When international sales cross the tax threshold set by other countries you may be required to register, charge and pay tax in that country. This is common when selling into Europe or Australia (GST on imported low value goods). This is a guide to handling these additional tax liabilities in Brightpearl.
We recommend speaking with your accountant to ensure that you are conforming to all relevant tax rules.
Crossing the threshold
As soon as these thresholds are hit, then you are liable for tax in those countries. It is your responsibility to be aware of this and to pay the right tax to the right country following their rules. You will need to monitor the sales value made into each country manually. Brightpearl has no facility for automatically alerting you to any threshold in a particular country being crossed.
Brightpearl sales reports can be used to show total sales value and delivery country in order to calculate the total sales made to a particular country over a specified period of time.
Once you have forecast that sales into a particular country will cross the threshold and you have registered for tax, you will need to configure Brightpearl to apply the relevant tax codes to sales based into that country.
First of all, you should create tax codes for the relevant tax rates to be applied. These tax codes will also make it possible to view and report the tax payable to that country's tax authority. Learn more about tax codes here.
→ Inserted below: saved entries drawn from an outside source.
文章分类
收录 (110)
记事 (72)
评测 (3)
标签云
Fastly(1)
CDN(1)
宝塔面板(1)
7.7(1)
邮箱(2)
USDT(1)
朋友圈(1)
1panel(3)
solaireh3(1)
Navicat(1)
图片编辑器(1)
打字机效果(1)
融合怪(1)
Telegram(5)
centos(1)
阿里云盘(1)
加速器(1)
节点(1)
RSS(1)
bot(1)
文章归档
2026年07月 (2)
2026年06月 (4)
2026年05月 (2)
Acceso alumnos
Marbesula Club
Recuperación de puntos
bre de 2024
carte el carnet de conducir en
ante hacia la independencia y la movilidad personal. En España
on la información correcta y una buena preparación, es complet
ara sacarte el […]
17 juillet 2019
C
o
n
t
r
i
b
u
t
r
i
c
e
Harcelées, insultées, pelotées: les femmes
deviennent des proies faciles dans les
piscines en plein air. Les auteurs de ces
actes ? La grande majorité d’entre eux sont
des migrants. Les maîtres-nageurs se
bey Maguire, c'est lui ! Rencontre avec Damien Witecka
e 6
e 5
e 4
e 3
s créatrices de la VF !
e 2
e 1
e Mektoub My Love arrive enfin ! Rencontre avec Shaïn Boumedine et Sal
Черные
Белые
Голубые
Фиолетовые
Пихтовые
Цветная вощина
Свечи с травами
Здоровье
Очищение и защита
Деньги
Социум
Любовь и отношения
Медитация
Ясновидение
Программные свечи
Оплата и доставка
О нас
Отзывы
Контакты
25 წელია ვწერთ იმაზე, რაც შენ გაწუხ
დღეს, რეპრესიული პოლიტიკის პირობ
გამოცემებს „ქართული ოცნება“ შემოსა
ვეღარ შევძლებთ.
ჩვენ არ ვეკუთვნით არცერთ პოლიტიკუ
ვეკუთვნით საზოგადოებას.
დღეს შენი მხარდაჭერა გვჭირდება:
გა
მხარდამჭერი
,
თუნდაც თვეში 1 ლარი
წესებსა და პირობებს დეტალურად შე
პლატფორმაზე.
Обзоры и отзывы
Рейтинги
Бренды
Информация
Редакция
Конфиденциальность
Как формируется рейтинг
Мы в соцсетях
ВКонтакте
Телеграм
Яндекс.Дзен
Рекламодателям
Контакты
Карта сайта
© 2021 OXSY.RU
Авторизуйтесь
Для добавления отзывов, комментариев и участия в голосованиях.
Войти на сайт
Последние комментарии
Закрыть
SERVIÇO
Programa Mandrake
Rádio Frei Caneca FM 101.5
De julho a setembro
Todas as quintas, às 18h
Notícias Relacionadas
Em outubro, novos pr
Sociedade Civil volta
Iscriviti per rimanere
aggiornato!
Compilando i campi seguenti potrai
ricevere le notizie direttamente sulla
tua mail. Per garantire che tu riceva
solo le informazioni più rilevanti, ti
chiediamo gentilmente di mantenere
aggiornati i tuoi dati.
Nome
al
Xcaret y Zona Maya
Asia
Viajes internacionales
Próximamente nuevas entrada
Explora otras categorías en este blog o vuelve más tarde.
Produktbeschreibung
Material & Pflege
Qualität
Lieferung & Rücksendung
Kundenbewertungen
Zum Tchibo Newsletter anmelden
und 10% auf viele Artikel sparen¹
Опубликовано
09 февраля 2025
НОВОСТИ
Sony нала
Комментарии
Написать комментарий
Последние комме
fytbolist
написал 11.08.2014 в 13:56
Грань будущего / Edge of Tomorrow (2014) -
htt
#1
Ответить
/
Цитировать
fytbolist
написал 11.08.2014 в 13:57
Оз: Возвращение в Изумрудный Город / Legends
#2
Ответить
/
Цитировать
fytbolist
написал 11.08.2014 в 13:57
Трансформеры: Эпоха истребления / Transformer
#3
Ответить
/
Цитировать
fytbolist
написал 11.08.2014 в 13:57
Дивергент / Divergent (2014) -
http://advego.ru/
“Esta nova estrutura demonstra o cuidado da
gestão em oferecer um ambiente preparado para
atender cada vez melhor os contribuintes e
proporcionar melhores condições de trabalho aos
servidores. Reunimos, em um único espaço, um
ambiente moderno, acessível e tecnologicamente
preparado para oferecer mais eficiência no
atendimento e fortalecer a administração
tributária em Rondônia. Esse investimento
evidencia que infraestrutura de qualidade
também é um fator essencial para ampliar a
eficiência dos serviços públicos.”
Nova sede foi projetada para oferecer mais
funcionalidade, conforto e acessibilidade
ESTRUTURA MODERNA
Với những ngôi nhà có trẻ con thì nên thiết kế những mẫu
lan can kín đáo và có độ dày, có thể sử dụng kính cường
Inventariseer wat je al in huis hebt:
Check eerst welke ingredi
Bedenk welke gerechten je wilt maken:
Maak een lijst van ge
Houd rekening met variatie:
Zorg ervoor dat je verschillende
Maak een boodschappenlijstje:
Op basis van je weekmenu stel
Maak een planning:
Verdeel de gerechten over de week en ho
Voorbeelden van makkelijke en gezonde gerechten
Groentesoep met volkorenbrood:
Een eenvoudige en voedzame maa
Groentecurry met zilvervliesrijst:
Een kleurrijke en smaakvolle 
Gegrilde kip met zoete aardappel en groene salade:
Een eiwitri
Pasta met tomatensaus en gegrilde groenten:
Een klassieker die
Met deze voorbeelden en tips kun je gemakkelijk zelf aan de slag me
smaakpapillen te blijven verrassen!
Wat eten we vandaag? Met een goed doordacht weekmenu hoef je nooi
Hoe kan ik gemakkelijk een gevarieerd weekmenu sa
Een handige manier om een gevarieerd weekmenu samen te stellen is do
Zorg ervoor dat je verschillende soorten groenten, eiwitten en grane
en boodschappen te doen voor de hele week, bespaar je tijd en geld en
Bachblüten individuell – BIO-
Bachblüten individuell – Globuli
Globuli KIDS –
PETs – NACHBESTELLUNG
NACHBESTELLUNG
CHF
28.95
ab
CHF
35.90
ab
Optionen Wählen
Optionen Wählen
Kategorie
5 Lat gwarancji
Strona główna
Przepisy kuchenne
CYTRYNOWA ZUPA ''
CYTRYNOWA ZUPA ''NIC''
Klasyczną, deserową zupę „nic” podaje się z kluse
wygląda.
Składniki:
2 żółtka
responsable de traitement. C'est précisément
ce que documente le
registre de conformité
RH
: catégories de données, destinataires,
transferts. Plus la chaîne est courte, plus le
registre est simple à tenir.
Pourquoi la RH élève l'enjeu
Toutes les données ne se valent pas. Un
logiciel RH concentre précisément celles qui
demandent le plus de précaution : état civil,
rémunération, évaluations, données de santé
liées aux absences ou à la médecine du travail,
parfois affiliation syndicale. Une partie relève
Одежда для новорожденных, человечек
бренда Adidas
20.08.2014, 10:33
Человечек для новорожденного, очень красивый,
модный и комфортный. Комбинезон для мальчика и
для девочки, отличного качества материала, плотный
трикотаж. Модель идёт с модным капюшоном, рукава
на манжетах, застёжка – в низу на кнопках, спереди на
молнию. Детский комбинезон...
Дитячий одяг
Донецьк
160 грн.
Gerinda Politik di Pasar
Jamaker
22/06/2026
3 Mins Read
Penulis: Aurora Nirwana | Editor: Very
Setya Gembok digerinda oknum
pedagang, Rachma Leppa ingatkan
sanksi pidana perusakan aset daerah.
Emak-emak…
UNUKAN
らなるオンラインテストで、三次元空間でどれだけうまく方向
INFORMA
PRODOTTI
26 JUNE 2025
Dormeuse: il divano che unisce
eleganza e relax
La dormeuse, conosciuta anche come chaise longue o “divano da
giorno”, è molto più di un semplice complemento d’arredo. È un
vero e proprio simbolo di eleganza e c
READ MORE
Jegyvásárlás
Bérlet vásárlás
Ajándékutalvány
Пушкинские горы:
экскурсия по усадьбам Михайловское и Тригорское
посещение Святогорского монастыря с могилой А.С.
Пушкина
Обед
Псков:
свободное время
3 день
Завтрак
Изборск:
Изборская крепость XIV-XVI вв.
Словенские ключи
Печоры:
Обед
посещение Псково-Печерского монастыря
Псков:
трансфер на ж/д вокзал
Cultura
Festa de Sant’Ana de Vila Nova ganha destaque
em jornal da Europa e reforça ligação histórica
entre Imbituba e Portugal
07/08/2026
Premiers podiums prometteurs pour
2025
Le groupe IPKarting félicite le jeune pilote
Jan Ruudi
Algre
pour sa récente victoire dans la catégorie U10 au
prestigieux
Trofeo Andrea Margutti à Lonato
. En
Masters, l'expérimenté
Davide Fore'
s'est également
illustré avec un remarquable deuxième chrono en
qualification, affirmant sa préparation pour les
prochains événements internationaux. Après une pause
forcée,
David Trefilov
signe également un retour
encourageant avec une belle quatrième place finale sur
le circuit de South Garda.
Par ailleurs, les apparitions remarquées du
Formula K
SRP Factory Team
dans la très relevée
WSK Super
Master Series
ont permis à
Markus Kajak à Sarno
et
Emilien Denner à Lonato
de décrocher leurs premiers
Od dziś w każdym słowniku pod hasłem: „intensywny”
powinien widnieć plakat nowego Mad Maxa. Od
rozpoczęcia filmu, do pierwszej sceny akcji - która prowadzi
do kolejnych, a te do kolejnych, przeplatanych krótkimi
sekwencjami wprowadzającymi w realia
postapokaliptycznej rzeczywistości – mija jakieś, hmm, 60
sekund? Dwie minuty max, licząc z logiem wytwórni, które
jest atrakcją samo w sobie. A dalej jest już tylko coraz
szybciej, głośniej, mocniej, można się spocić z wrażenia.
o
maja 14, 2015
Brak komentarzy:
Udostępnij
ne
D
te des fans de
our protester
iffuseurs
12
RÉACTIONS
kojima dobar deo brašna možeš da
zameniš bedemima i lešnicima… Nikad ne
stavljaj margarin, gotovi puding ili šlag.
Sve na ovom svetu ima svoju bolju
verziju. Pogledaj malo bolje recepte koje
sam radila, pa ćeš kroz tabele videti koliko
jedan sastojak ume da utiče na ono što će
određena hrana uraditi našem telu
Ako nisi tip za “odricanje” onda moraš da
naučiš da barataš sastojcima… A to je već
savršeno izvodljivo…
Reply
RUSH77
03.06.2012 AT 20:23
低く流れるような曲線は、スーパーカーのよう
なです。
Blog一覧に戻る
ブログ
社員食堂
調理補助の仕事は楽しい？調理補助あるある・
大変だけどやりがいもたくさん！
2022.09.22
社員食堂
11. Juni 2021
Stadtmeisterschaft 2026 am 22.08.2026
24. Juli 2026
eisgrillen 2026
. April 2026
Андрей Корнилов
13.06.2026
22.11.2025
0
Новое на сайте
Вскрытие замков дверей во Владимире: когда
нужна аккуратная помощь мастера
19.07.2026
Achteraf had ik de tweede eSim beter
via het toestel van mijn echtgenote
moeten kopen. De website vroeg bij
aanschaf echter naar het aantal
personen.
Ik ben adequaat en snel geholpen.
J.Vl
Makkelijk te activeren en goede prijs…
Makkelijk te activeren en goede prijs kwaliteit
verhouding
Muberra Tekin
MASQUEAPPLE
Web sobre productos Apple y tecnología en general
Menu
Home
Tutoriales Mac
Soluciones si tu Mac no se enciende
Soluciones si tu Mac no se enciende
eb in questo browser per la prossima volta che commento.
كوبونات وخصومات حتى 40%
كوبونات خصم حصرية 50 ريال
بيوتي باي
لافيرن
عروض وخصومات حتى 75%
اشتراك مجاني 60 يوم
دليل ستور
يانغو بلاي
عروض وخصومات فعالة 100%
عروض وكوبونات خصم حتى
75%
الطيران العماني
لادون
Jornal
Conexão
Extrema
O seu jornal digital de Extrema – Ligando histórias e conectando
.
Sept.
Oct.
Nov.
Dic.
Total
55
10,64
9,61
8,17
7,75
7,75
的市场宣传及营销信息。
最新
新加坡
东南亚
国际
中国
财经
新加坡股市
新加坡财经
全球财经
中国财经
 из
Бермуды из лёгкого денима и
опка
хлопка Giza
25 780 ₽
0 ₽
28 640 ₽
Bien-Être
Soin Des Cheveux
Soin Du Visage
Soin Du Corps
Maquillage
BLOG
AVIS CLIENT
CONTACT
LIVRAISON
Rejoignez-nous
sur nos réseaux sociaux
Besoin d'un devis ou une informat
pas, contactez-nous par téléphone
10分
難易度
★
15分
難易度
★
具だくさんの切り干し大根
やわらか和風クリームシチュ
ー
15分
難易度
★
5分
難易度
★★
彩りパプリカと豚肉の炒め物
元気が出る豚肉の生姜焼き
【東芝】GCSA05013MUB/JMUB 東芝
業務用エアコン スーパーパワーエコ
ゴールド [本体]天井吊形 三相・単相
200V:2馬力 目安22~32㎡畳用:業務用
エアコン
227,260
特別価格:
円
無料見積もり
Brightpearl tax zones are used to create tax rules to automatically assign those tax codes to sales being delivered into a particular country. Learn more about tax zones here.
Tax regimes are used to control which tax codes are included in the VAT return. Learn more about tax regimes here.
A worked example
You're needing to report on sales into Germany separately from other EU sales.
- Create a new tax code for the German VAT rate (creating any tax components if necessary).
- Create a new tax zone called Germany, using the Germany tax code.
- Edit the Germany country to use this tax zone instead of the EU zone.
- Create a new tax regime for Germany, containing the Germany tax code.
New sales downloaded from online sales channels will have order lines set to the Germany tax code if the customer's delivery country is Germany (because the country Germany is in the Germany tax zone, and the tax zone has a tax code).
Your regular VAT return will no longer show amounts for the new Germany tax code (since it's not part of the VAT regime). You will be able to produce a new VAT return for just the transactions that contain the Germany tax code, using the Germany tax regime.
You will need to ensure that each of your sales channels, such as Amazon, eBay and your website, are configured to charge tax.
Import One-Stop Shop (IOSS)
From July 1st 2021, the EU has introduced changes to their distance selling rules which mean businesses can register with the IOSS, performing a single monthly VAT return, instead of having to register with each country individually.
EC Sales list
If you are required to produce a list of merchants and their tax numbers, with the sales made to those merchants, then you can use the EC Sales list (even if it's not for EC purposes).